The climb from Camp 3 to Camp 4 is one of the most treacherous parts of the mountain. Often referred to as the "Death Zone", many climbers have watched their friends and colleagues die in the attempt of this phase. Arunima and her group climbed at night when the weather holds calmer. Illuminated by their head lamps, they encountered many dead bodies along the way and even stepped over some that lay on their path. A nightmarish sight even for the bravest and most able bodied of climbers, Arunima was utterly terrified but still managed to remain focused on the path ahead.


When she witnessed he death of a climber from a lack of oxygen, she told the group “If everyone succeeds in summiting Everest then it is alright. If not I will summit Everest for you all, and I will return alive". Arunima took on a sporting mindset - if you believe that you can complete the task, you are much more likely to succeed.


At the Hillary Step, close to the summit, Arunima discovered that her oxygen was running low and the Sherpa instructed her to turn back to save her life. She convinced him to continue and the group climbed on. They reached the summit in under 2 hours.


On 21st May 2013, after 52 days of enduring the treacherous climb, the group reached the top of the world, the summit of Mt Everest. Exhausted, exhilarated and feeling a deep pride for her home country, Arunima recorded a video. She asked the Sherpa to "give the video to my India" should she not make it back down the mountain alive. Many deaths occur on the dangerous decent due to exhaustion, frostbite and lack of oxygen.


Arunima on the summit of Mt Everest - photo courtesy of First Post


On the way back to Base Camp, the oxygen ran out completely. The Sherpa kept the group motivated. He had not expected Arunima to reach the summit and was insistent that she would make it home alive. With an incredible stroke of luck and a selfless act of kindness, a chance encounter with a British climber who had begun his ascent undoubtedly saved her life. He saw her distress and immediately stopped to help, giving her one of his two tanks of oxygen, ending his own attempt to reach the summit.
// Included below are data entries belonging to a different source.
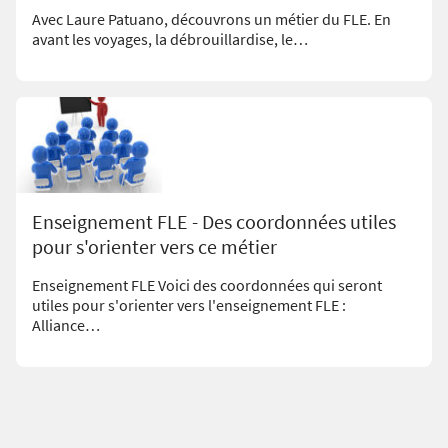
Avec Laure Patuano, découvrons un métier du FLE. En
avant les voyages, la débrouillardise, le…
Enseignement FLE - Des coordonnées utiles
pour s'orienter vers ce métier
Enseignement FLE Voici des coordonnées qui seront
utiles pour s'orienter vers l'enseignement FLE :
Alliance…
While continuing forwards to Base Camp, another disaster struck. A large part of Arunima's prosthetic leg broke, rendering it useless. She had to use her hands to help navigate the ice which caused frostbite to set in. Her hands were bleeding and red. The first stage of frostbite was visible. There are three stages of frostbite, first the skin turns red, then blue, and finally black. This is when the extremities need to be amputated.


Soon the Sherpa would have to leave her to save his own life. In a final effort to continue, she wrapped a rope around her leg and began to drag herself down the incline. "The other option was to give up" she said. This was an option she was never going to consider. Finally, after passing the deep ice and snow, they found a rock. They sat for a moment and repaired the damaged prosthesis as best they could.


Usually from Camp 4 to the summit and back takes an able-bodied climber 15-16 hours. By now it had taken Arunima and her guide 28 hours of exertion in the extreme conditions. On their return to Camp 4, everyone was amazed and thrilled to see her return. After such a long time descending, they were sure that she had perished in the attempt.


A strong believer in luck and fate, Arunima is the definition of a positive mindset. "You can do everything, it's all how you think!" she said. "To succeed, this mission had become my life, it had become my obsession, passion and my insistence. Sleeping, awake or sitting, I could only see Everest in front of my eyes. I feel that if anyone wants to reach their target, until the mindset comes, it won't happen".


Arunima Sinha - image courtesy of The Optimist Citizen


Dr. Arunima Sinha was the first female amputee to climb Mt Everest. She has gone on to inspire millions with her words as a motivational speaker and has won numerous prestigious awards. Her next goal is to climb the seven highest peaks in all seven continents, she has succeeded to climb 6 of these already.


She is planning to open a sports academy for physically challenged called "Chandra Shekhar Azad Viklaang Khel Academy". She has since purchased some land in Uttar Pradesh, India to make this dream come true.